Leaving Montbéliard on a wet and rainy day we headed in the direction of the Rhine. Our next planned stop was the small pleasure craft port in Montreux-Château. Montreux-Château’s port small straddles the border of the Haut-Rhin and Territoire de Belfort Departments, the official edge of the Alsace region since the end of the Franco-Prussian War in 1871.
With “château” in the commune’s name we figured there must be a castle to see somewhere nearby. But as we discovered after exploration on foot there wasn’t a castle to be seen. Indeed there wasn’t even a large stately home that could be mistaken as a château anywhere nearby.
Some after the fact Internet searching revealed that Montreux’s castle had collapsed in 1750. After the Revolution the château’s stone was recycled for use in the foundations of the village’s half-timbered houses. So aside from a small, nicely restored chapel and some undoubtedly lovely stones mostly hidden in other buildings’ foundations the namesake château lives on only in Montreux’s name.

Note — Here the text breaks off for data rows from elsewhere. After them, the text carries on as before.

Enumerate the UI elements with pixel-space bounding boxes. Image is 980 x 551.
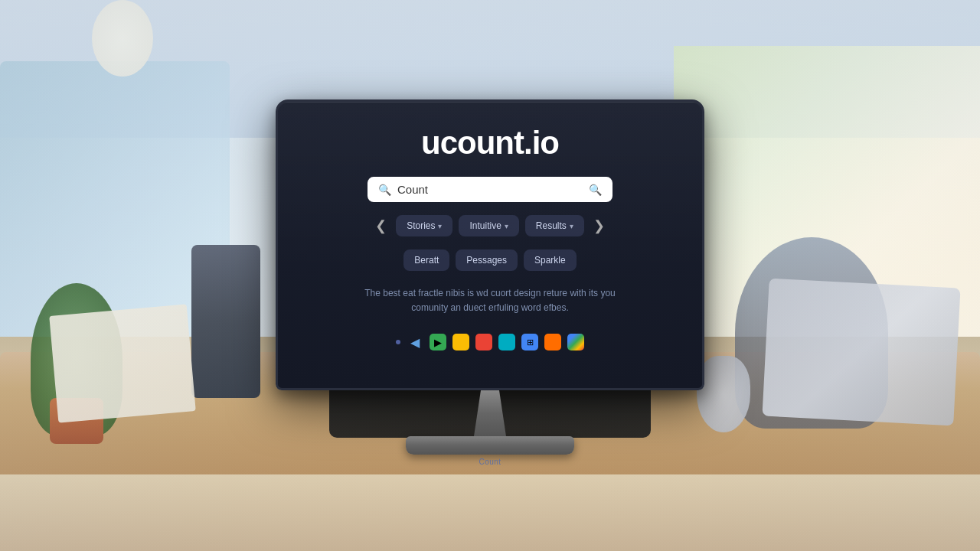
filter-row-1: ❮ Stories ▾ Intuitive ▾ Results ▾ ❯ — [296, 214, 684, 237]
taskbar-back-icon[interactable]: ◀ — [407, 334, 423, 350]
filter-results-label: Results — [536, 220, 567, 231]
filter-intuitive-label: Intuitive — [469, 220, 501, 231]
filter-stories[interactable]: Stories ▾ — [396, 215, 452, 236]
monitor-label: Count — [479, 458, 501, 466]
filter-beratt[interactable]: Beratt — [403, 249, 449, 271]
search-bar[interactable]: 🔍 Count 🔍 — [368, 177, 612, 202]
monitor-screen: ucount.io 🔍 Count 🔍 ❮ Stories ▾ Intuitiv… — [276, 99, 704, 390]
taskbar-icon-blue[interactable]: ⊞ — [521, 334, 538, 350]
taskbar-icon-yellow[interactable] — [452, 334, 469, 350]
filter-group-2: Beratt Pessages Sparkle — [403, 249, 576, 271]
monitor: ucount.io 🔍 Count 🔍 ❮ Stories ▾ Intuitiv… — [276, 99, 704, 466]
filter-row-2: Beratt Pessages Sparkle — [296, 249, 684, 271]
filter-stories-label: Stories — [407, 220, 435, 231]
monitor-stand-neck — [467, 390, 513, 436]
search-input[interactable]: Count — [397, 183, 583, 196]
screen-content: ucount.io 🔍 Count 🔍 ❮ Stories ▾ Intuitiv… — [296, 125, 684, 350]
description-text: The best eat fractle nibis is wd cuort d… — [360, 286, 620, 315]
app-logo: ucount.io — [421, 125, 559, 161]
filter-intuitive[interactable]: Intuitive ▾ — [459, 215, 518, 236]
nav-arrow-left[interactable]: ❮ — [372, 214, 390, 237]
taskbar-dot — [396, 340, 400, 344]
filter-group-1: Stories ▾ Intuitive ▾ Results ▾ — [396, 215, 584, 236]
chevron-icon: ▾ — [438, 222, 442, 230]
taskbar-icon-green[interactable]: ▶ — [430, 334, 446, 350]
lamp — [92, 0, 153, 77]
mouse — [697, 356, 750, 432]
filter-sparkle[interactable]: Sparkle — [524, 249, 577, 271]
laptop — [762, 279, 960, 426]
computer-tower — [191, 245, 260, 398]
notebook — [49, 304, 196, 422]
monitor-stand-base — [406, 436, 574, 455]
taskbar-icon-red[interactable] — [475, 334, 492, 350]
nav-arrow-right[interactable]: ❯ — [590, 214, 608, 237]
taskbar-icon-multicolor[interactable] — [567, 334, 584, 350]
filter-results[interactable]: Results ▾ — [525, 215, 584, 236]
filter-pessages[interactable]: Pessages — [456, 249, 518, 271]
chevron-icon: ▾ — [570, 222, 573, 230]
taskbar-icon-orange[interactable] — [544, 334, 561, 350]
taskbar-icon-teal[interactable] — [498, 334, 515, 350]
taskbar: ◀ ▶ ⊞ — [396, 334, 584, 350]
search-icon-left: 🔍 — [378, 184, 391, 196]
search-icon-right[interactable]: 🔍 — [589, 184, 602, 196]
chevron-icon: ▾ — [505, 222, 508, 230]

Castle or not, Montreux-Château is a pleasant serviced mooring. The banks of the canal port are lined with trees and flowers. Its garden-like setting had us questioning our decision to tell the lock keeper that we would be continuing on the next morning. We could always stay longer on the return trip, or so we thought at the time.
It is 21.5 kilometers with 11 locks, one lifting bridge, and a pont-canal between Montbéliard and Montreux-Château. Wanderlust’s engine ran for 5.4 hours.